From: Stuart Summers <stuart.summ...@intel.com>

Starting in XeHP, the concept of slice has been removed in favor of
DSS (Dual-Subslice) masks for various workload types. These workloads have
been divided into those enabled for geometry and those enabled for compute.

i915 currently maintains a single set of S/SS/EU masks for the device.
The goal of this patch set is to minimize the amount of impact to prior
generations while still giving the user maximum flexibility.

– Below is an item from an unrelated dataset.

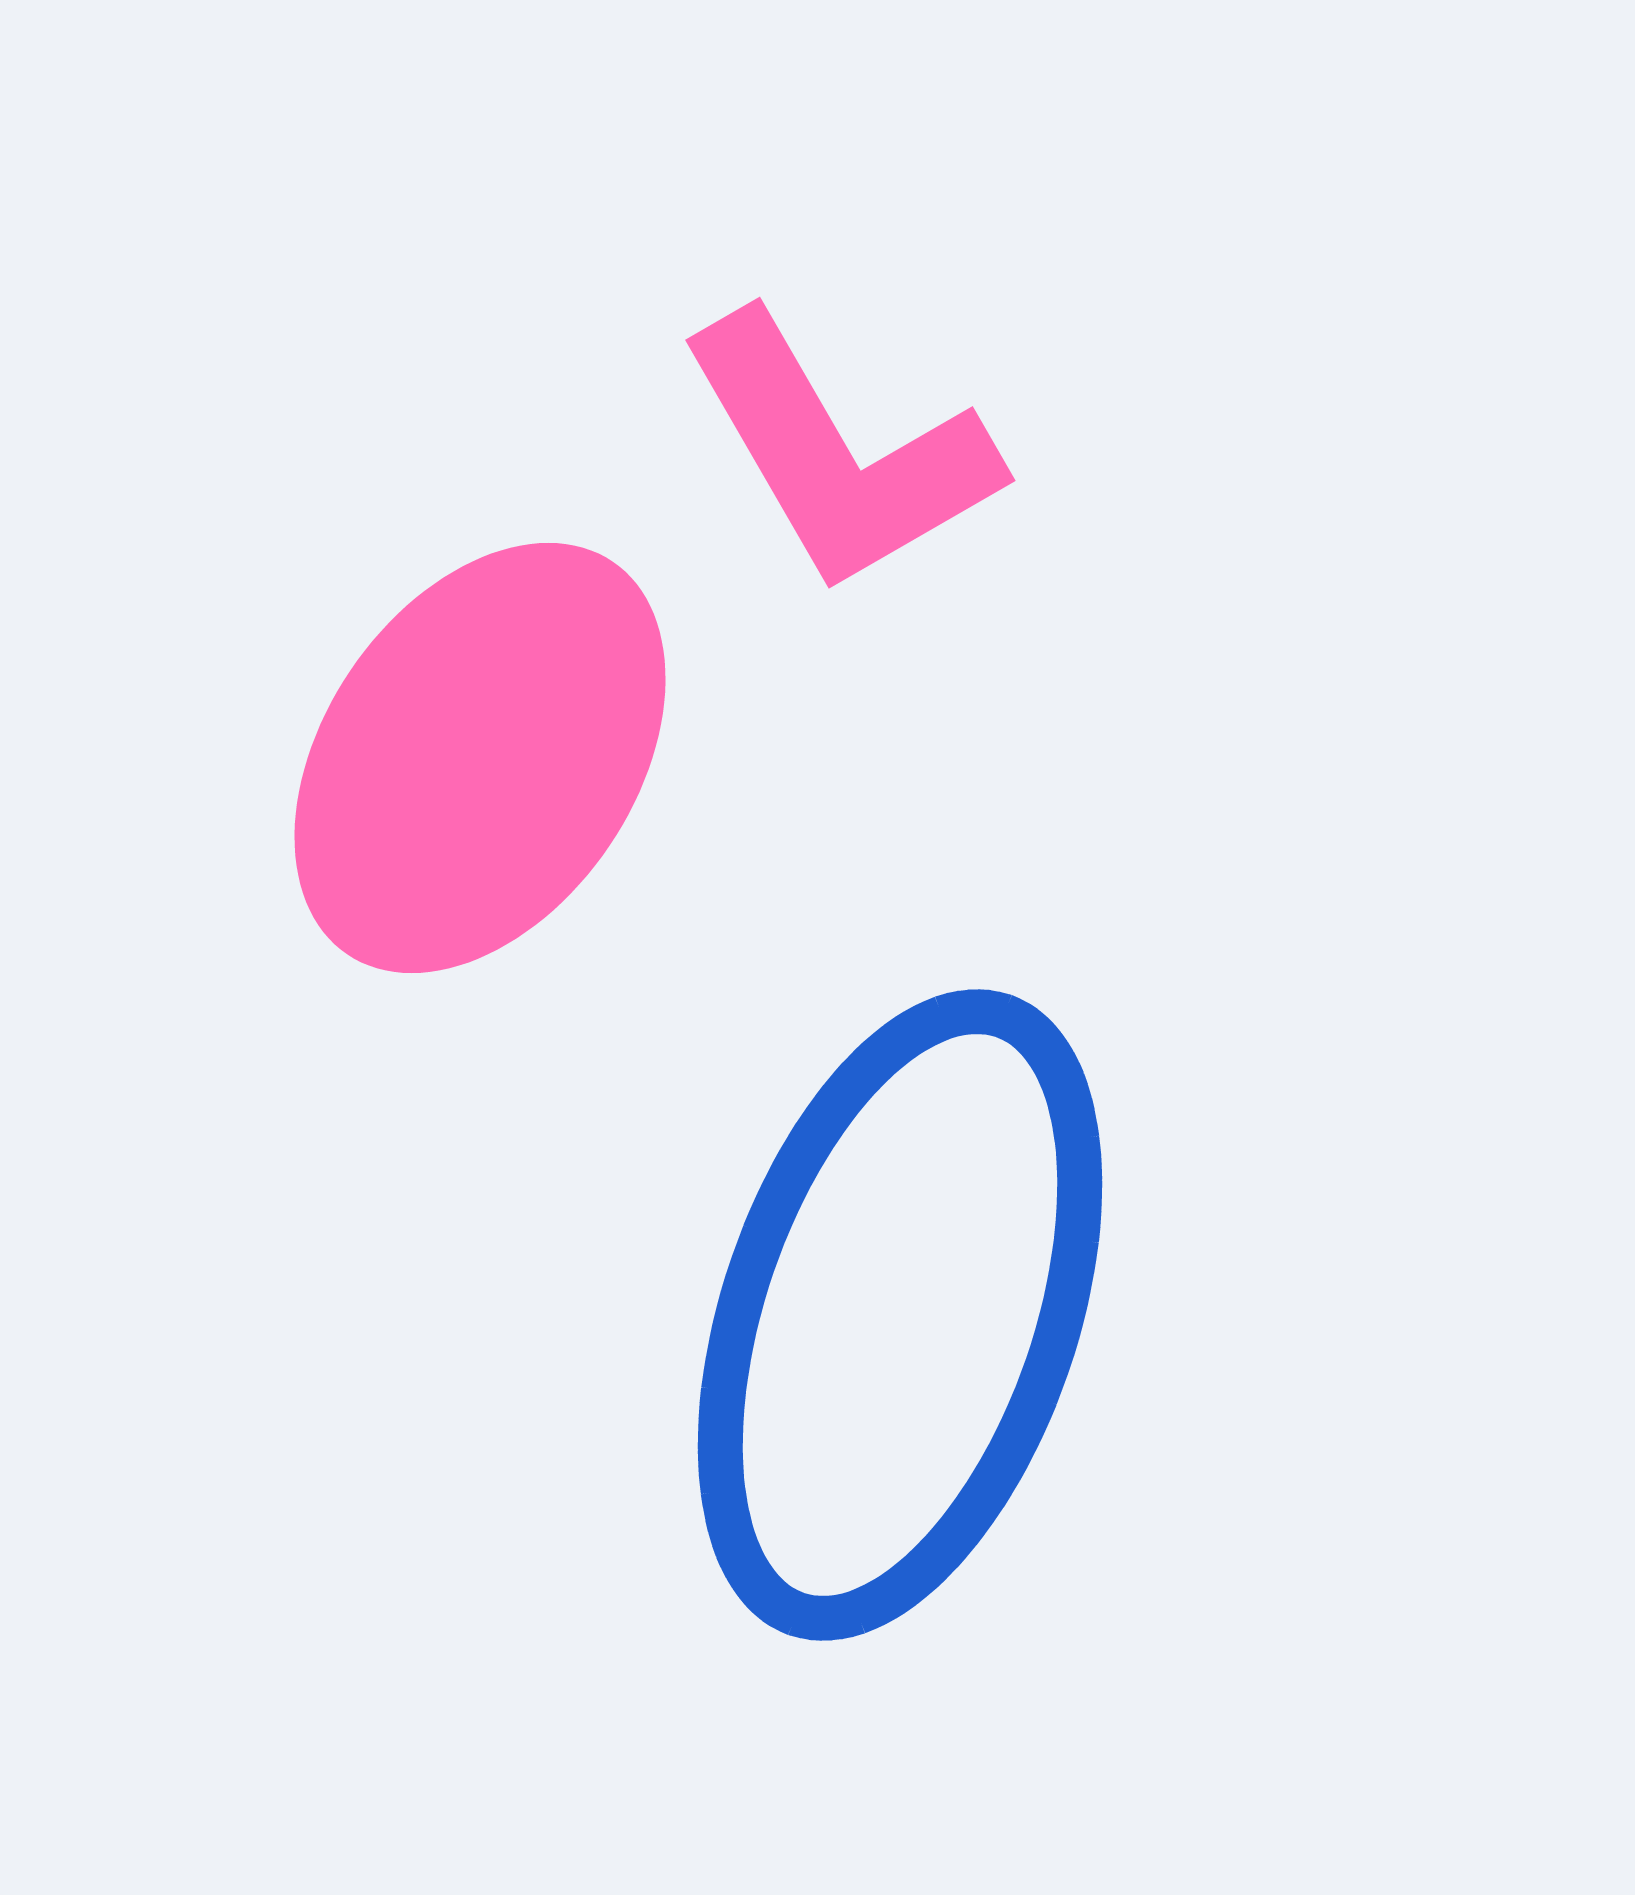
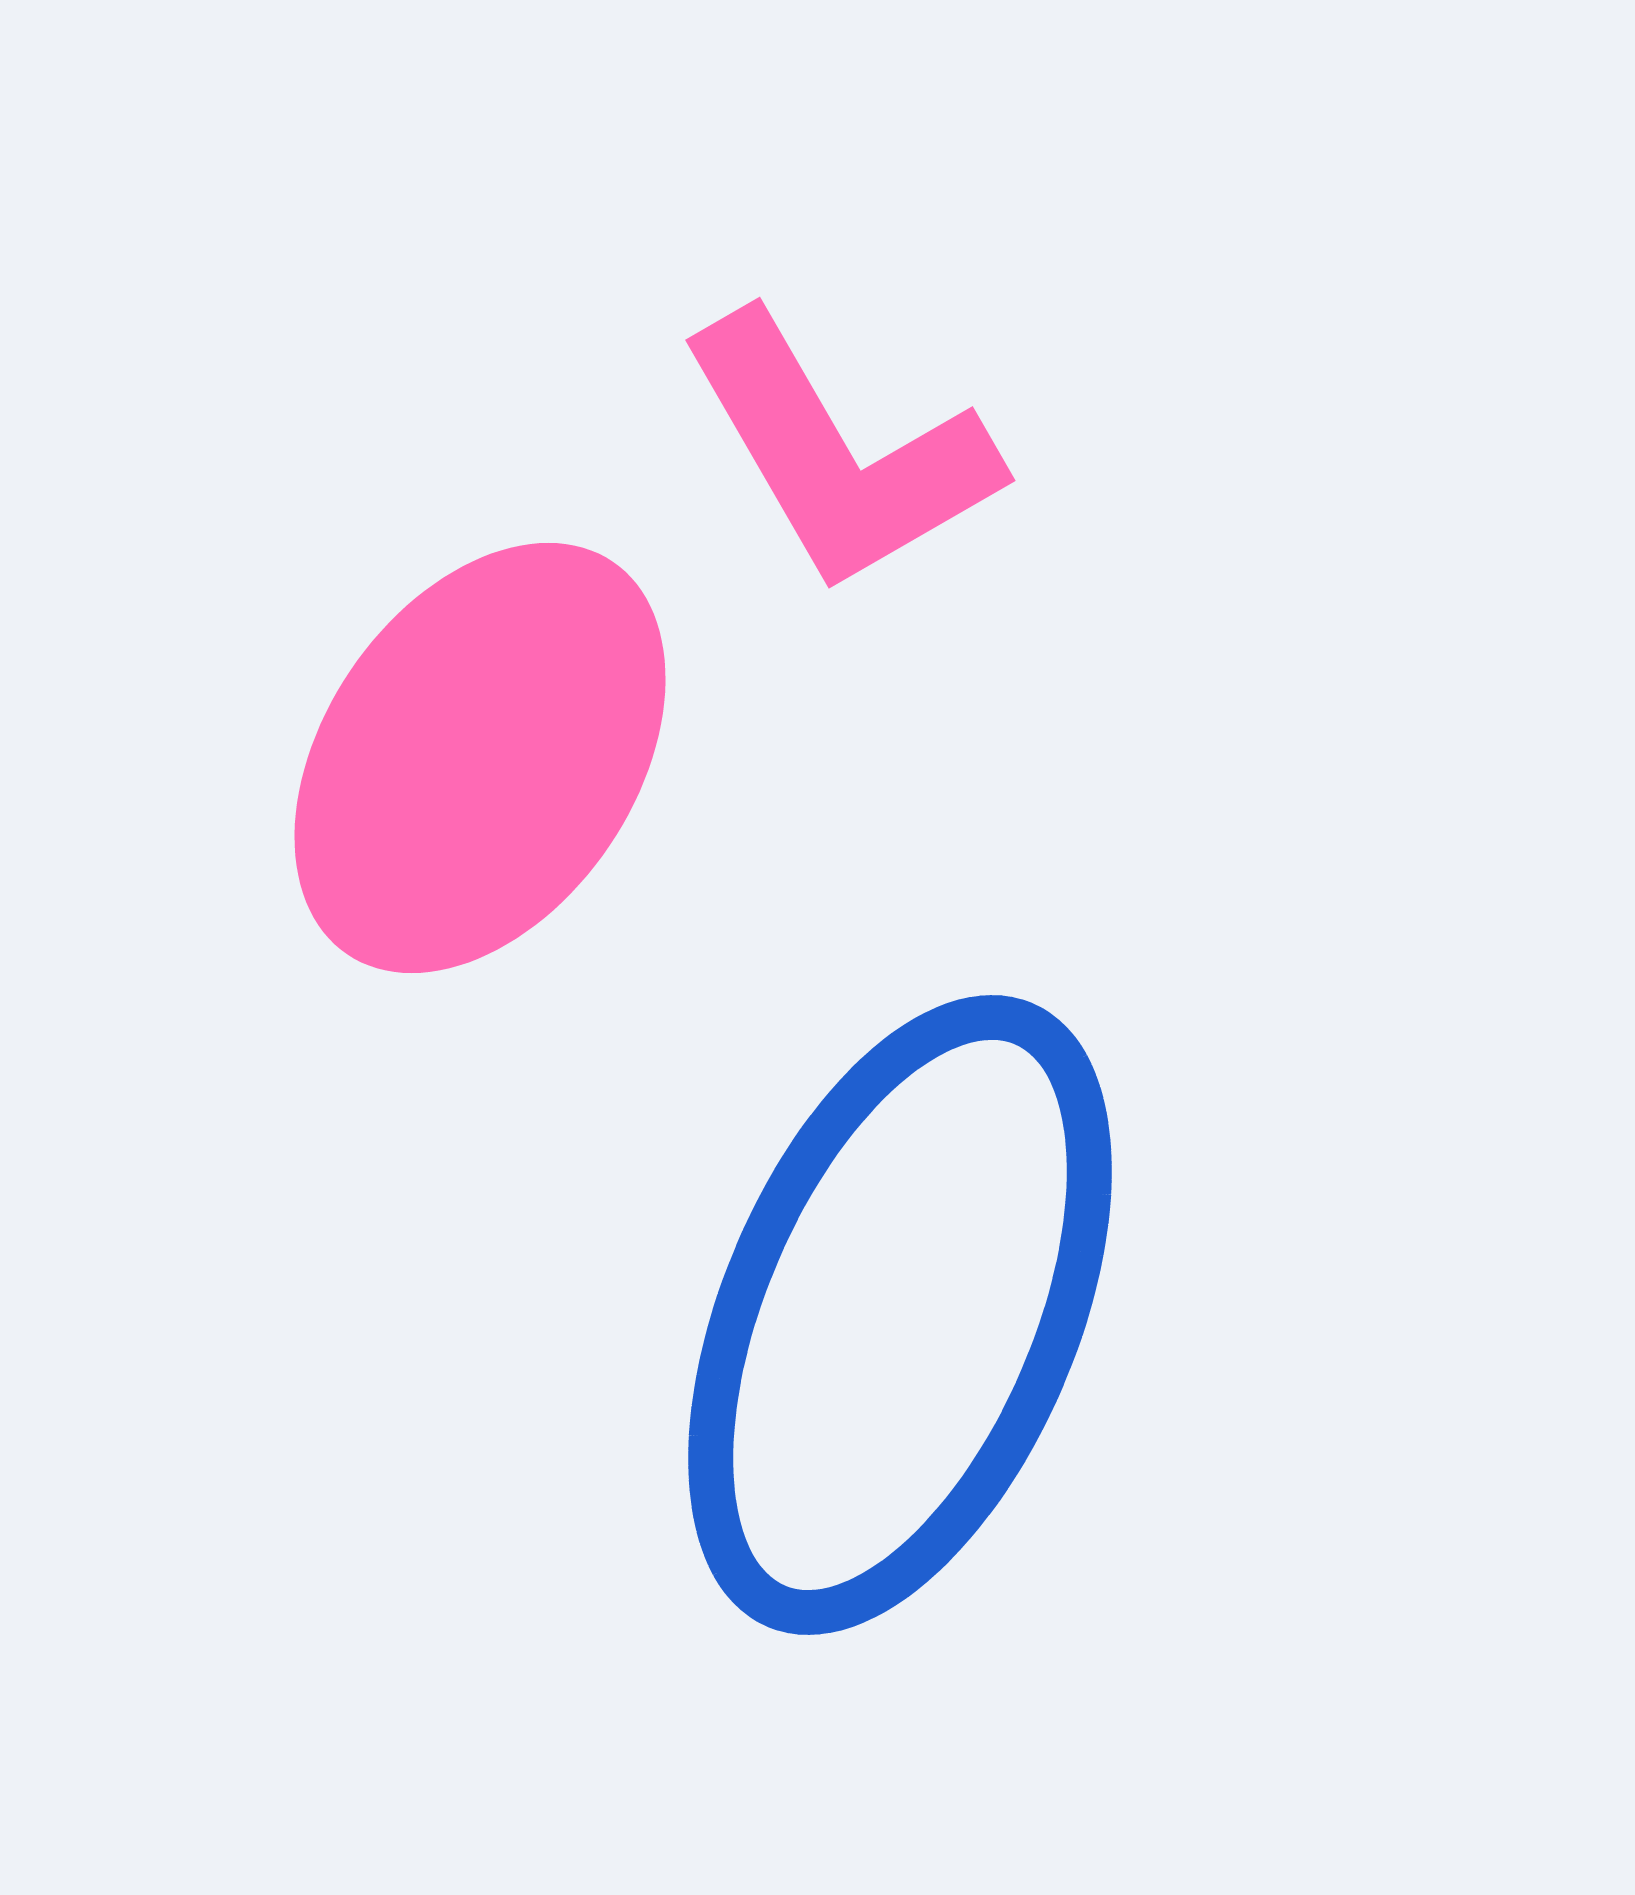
blue ellipse: rotated 4 degrees clockwise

Bspec: 33117, 33118, 20376
Cc: Daniele Ceraolo Spurio <daniele.ceraolospu...@intel.com>
Cc: Matt Roper <matthew.d.ro...@intel.com>
Signed-off-by: Stuart Summers <stuart.summ...@intel.com>
Signed-off-by: Steve Hampson <steven.t.hamp...@intel.com>
Signed-off-by: Matt Roper <matthew.d.ro...@intel.com>
---
 drivers/gpu/drm/i915/gt/intel_sseu.c | 73 ++++++++++++++++++++--------
 drivers/gpu/drm/i915/gt/intel_sseu.h |  5 +-
 drivers/gpu/drm/i915/i915_reg.h      |  3 +-
 include/uapi/drm/i915_drm.h          |  3 --
 4 files changed, 59 insertions(+), 25 deletions(-)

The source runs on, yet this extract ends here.